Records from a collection

::::

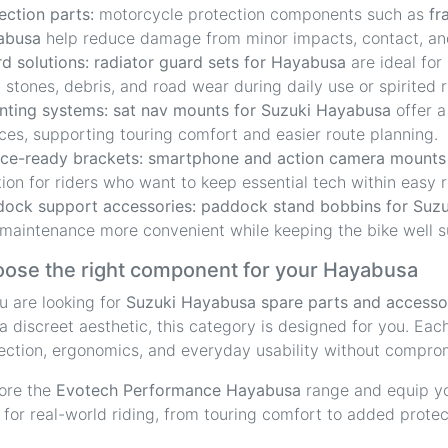
ection parts:
motorcycle protection components such as
fr
abusa
help reduce damage from minor impacts, contact, and
d solutions:
radiator guard sets for Hayabusa
are ideal for
 stones, debris, and road wear during daily use or spirited r
ting systems:
sat nav mounts for Suzuki Hayabusa
offer a
ces, supporting touring comfort and easier route planning.
ce-ready brackets:
smartphone and action camera mounts
tion for riders who want to keep essential tech within easy 
ock support accessories:
paddock stand bobbins for Suz
maintenance more convenient while keeping the bike well 
ose the right component for your Hayabusa
ou are looking for
Suzuki Hayabusa spare parts and accesso
a discreet aesthetic, this category is designed for you. Eac
ection, ergonomics, and everyday usability without comprom
ore the
Evotech Performance Hayabusa
range and equip yo
t for real-world riding, from touring comfort to added prote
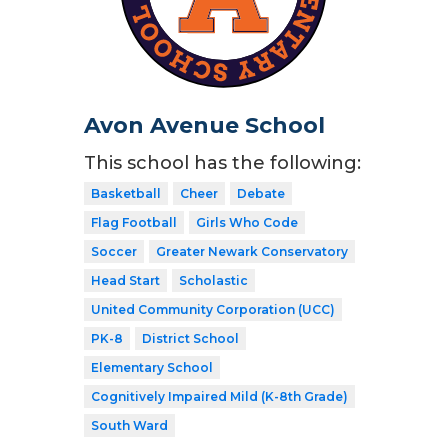
Avon Avenue School
This school has the following:
Basketball
Cheer
Debate
Flag Football
Girls Who Code
Soccer
Greater Newark Conservatory
Head Start
Scholastic
United Community Corporation (UCC)
PK-8
District School
Elementary School
Cognitively Impaired Mild (K-8th Grade)
South Ward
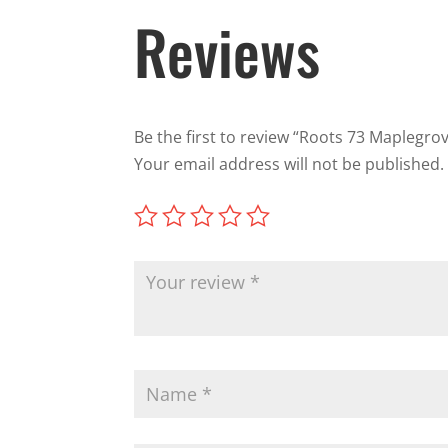
Reviews
Be the first to review “Roots 73 Maplegro
Your email address will not be published.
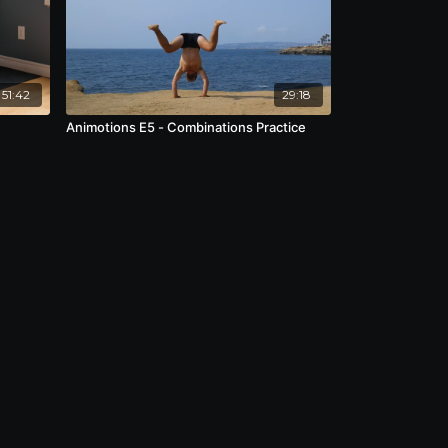
51:42
29:18
Animotions E5 - Combinations Practice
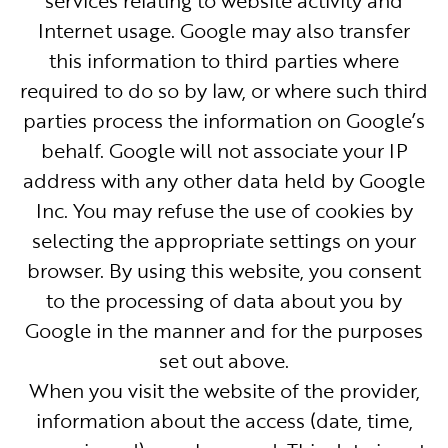
Internet usage. Google may also transfer
this information to third parties where
required to do so by law, or where such third
parties process the information on Google’s
behalf. Google will not associate your IP
address with any other data held by Google
Inc. You may refuse the use of cookies by
selecting the appropriate settings on your
browser. By using this website, you consent
to the processing of data about you by
Google in the manner and for the purposes
set out above.
When you visit the website of the provider,
information about the access (date, time,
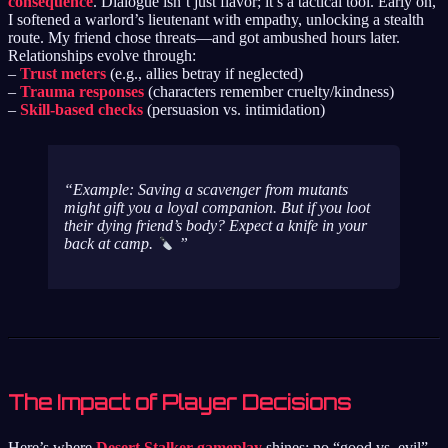
consequence
. Dialogue isn’t just flavor; it’s a tactical tool. Early on,
I softened a warlord’s lieutenant with empathy, unlocking a stealth
route. My friend chose threats—and got ambushed hours later.
Relationships evolve through:
–
Trust meters
(e.g., allies betray if neglected)
–
Trauma responses
(characters remember cruelty/kindness)
–
Skill-based checks
(persuasion vs. intimidation)
Example:
Saving a scavenger from mutants
might gift you a loyal companion. But if you loot
their dying friend’s body? Expect a knife in your
back at camp.
The Impact of Player Decisions
Here’s where
Desert Stalker gameplay
shines: no “good vs. evil”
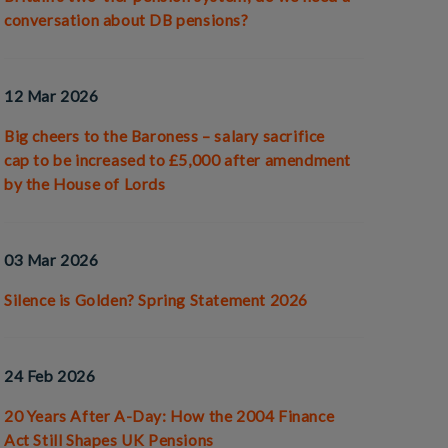
conversation about DB pensions?
12 Mar 2026
Big cheers to the Baroness – salary sacrifice
cap to be increased to £5,000 after amendment
by the House of Lords
03 Mar 2026
Silence is Golden? Spring Statement 2026
24 Feb 2026
20 Years After A-Day: How the 2004 Finance
Act Still Shapes UK Pensions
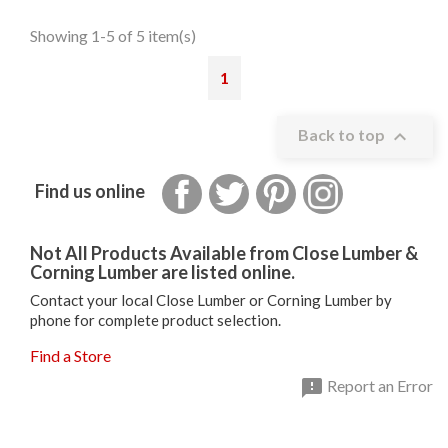
Showing 1-5 of 5 item(s)
1

Back to top
Facebook
Twitter
Pinterest
Instagram
Find us online
Not All Products Available from Close Lumber &
Corning Lumber are listed online.
Contact your local Close Lumber or Corning Lumber by
phone for complete product selection.
Find a Store

Report an Error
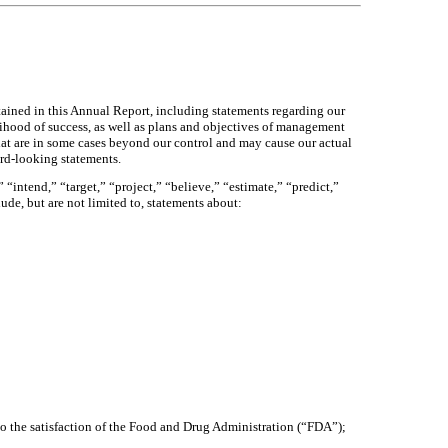
tained in this Annual Report, including statements regarding our
elihood of success, as well as plans and objectives of management
hat are in some cases beyond our control and may cause our actual
ard-looking statements.
“intend,” “target,” “project,” “believe,” “estimate,” “predict,”
ude, but are not limited to, statements about:
to the satisfaction of the Food and Drug Administration (“FDA”);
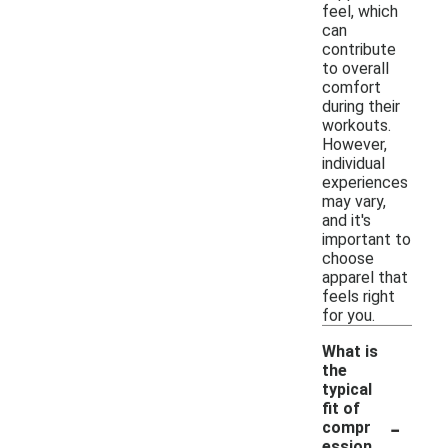
feel, which
can
contribute
to overall
comfort
during their
workouts.
However,
individual
experiences
may vary,
and it's
important to
choose
apparel that
feels right
for you.
What is
the
typical
fit of
-
compr
ession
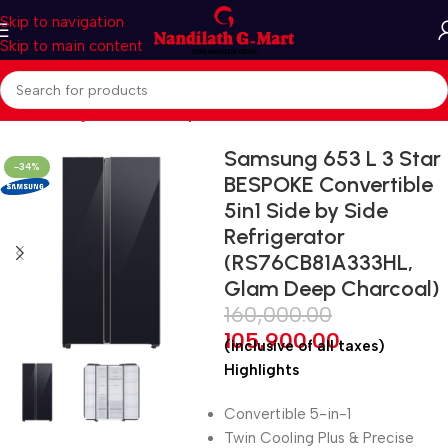
Skip to navigation
Skip to main content
Home
Refrigerators
Side by side
Samsung 653 L 3 Star
-34%
BESPOKE Convertible
5in1 Side by Side
Refrigerator
(RS76CB81A333HL,
Glam Deep Charcoal)
160,000.00
105,900.00
(inclusive of all taxes)
Highlights
Convertible 5-in-1
Twin Cooling Plus & Precise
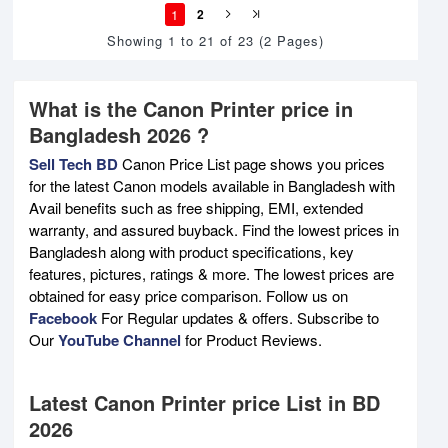
1
2
Showing 1 to 21 of 23 (2 Pages)
What is the Canon Printer price in
Bangladesh 2026 ?
Sell Tech BD
Canon Price List page shows you prices
for the latest Canon models available in Bangladesh with
Avail benefits such as free shipping, EMI, extended
warranty, and assured buyback. Find the lowest prices in
Bangladesh along with product specifications, key
features, pictures, ratings & more. The lowest prices are
obtained for easy price comparison. Follow us on
Facebook
For Regular updates & offers. Subscribe to
Our
YouTube Channel
for Product Reviews.
Latest Canon Printer price List in BD
2026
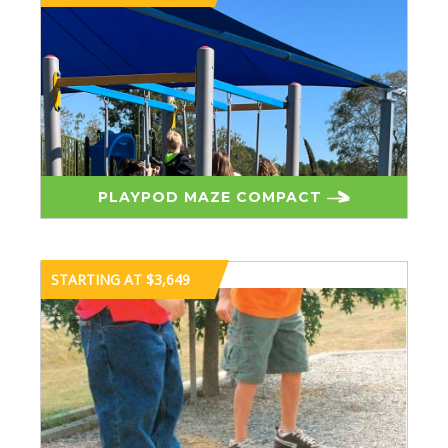
PLAYPOD MAZE COMPACT
STARTING AT $3,649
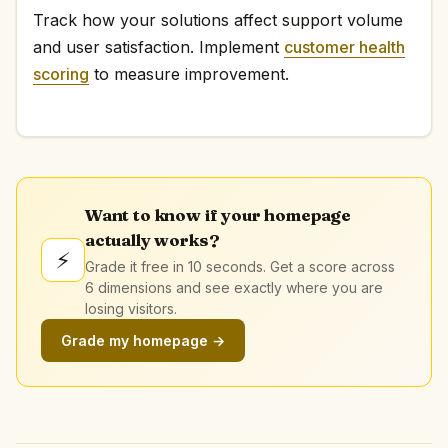
Track how your solutions affect support volume
and user satisfaction. Implement
customer health
scoring
to measure improvement.
Want to know if your homepage
actually works?
⚡
Grade it free in 10 seconds. Get a score across
6 dimensions and see exactly where you are
losing visitors.
Grade my homepage →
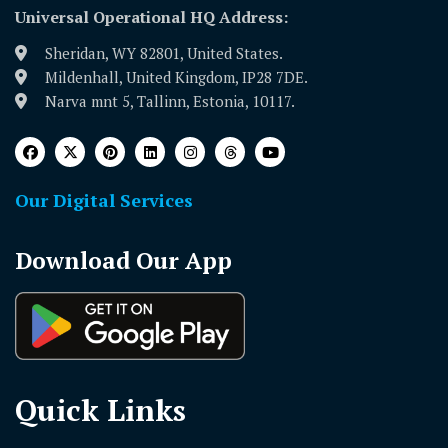
Universal Operational HQ Address:
Sheridan, WY 82801, United States.
Mildenhall, United Kingdom, IP28 7DE.
Narva mnt 5, Tallinn, Estonia, 10117.
Our Digital Services
Download Our App
Quick Links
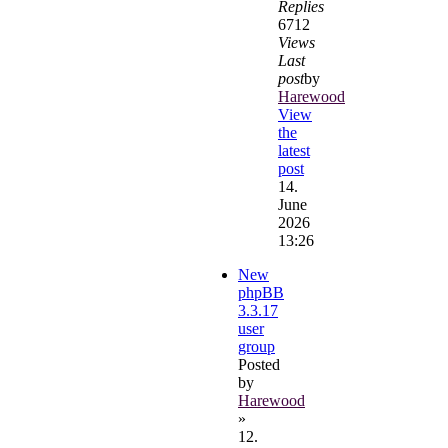
Replies
6712
Views
Last
post
by
Harewood
View
the
latest
post
14.
June
2026
13:26
New
phpBB
3.3.17
user
group
Posted
by
Harewood
»
12.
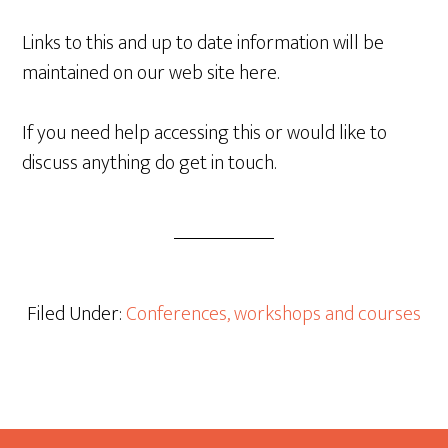
Links to this and up to date information will be
maintained on our web site here.
If you need help accessing this or would like to
discuss anything do get in touch.
Filed Under:
Conferences, workshops and courses
Footer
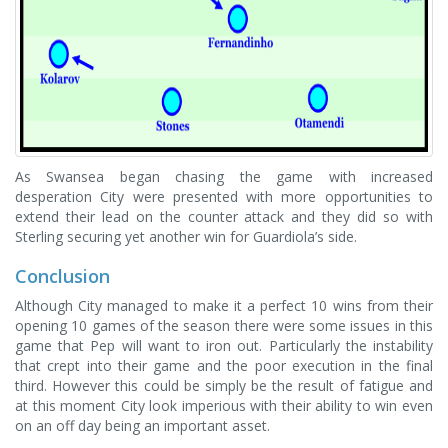
As Swansea began chasing the game with increased
desperation City were presented with more opportunities to
extend their lead on the counter attack and they did so with
Sterling securing yet another win for Guardiola’s side.
Conclusion
Although City managed to make it a perfect 10 wins from their
opening 10 games of the season there were some issues in this
game that Pep will want to iron out. Particularly the instability
that crept into their game and the poor execution in the final
third. However this could be simply be the result of fatigue and
at this moment City look imperious with their ability to win even
on an off day being an important asset.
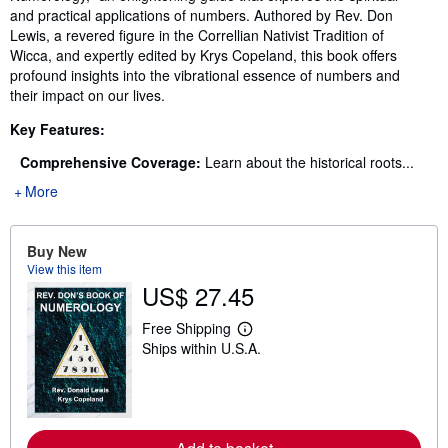
and practical applications of numbers. Authored by Rev. Don
Lewis, a revered figure in the Correllian Nativist Tradition of
Wicca, and expertly edited by Krys Copeland, this book offers
profound insights into the vibrational essence of numbers and
their impact on our lives.
Key Features:
Comprehensive Coverage:
Learn about the historical roots...
More
Buy New
View this item
US$ 27.45
Free Shipping
L
Ships within U.S.A.
e
a
r
n
m
o
r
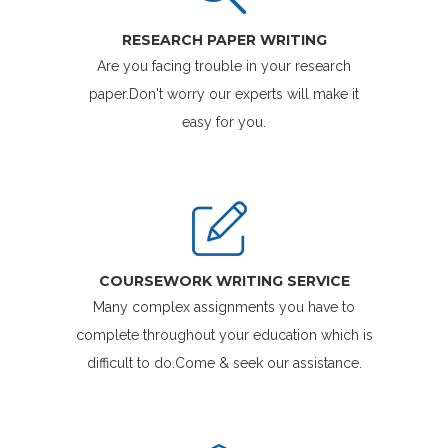
RESEARCH PAPER WRITING
Are you facing trouble in your research
paper.Don't worry our experts will make it
easy for you.
COURSEWORK WRITING SERVICE
Many complex assignments you have to
complete throughout your education which is
difficult to do.Come & seek our assistance.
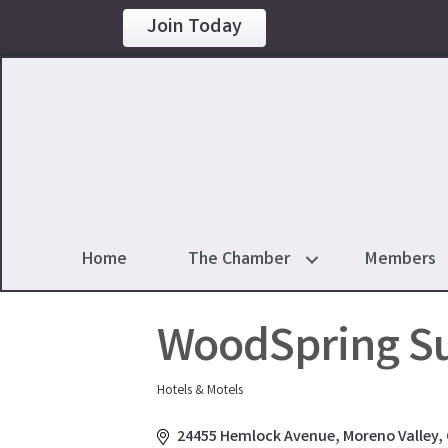
Join Today
Home
The Chamber
Members
WoodSpring Su
Hotels & Motels
Categories
24455 Hemlock Avenue
Moreno Valley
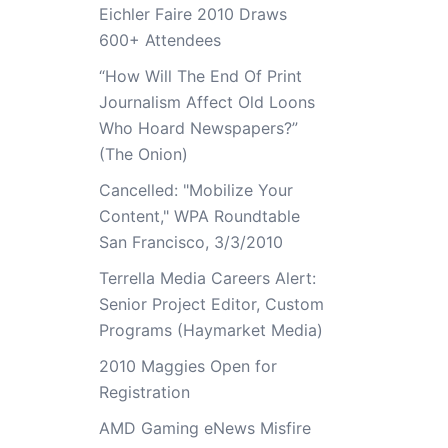
Eichler Faire 2010 Draws
600+ Attendees
“How Will The End Of Print
Journalism Affect Old Loons
Who Hoard Newspapers?”
(The Onion)
Cancelled: "Mobilize Your
Content," WPA Roundtable
San Francisco, 3/3/2010
Terrella Media Careers Alert:
Senior Project Editor, Custom
Programs (Haymarket Media)
2010 Maggies Open for
Registration
AMD Gaming eNews Misfire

::::

*Task brief*:
Reproduce every line in the data that has the word "touring" in it.

*Result of this task*:
ces, supporting touring comfort and easier route planning.
t for real-world riding, from touring comfort to added prote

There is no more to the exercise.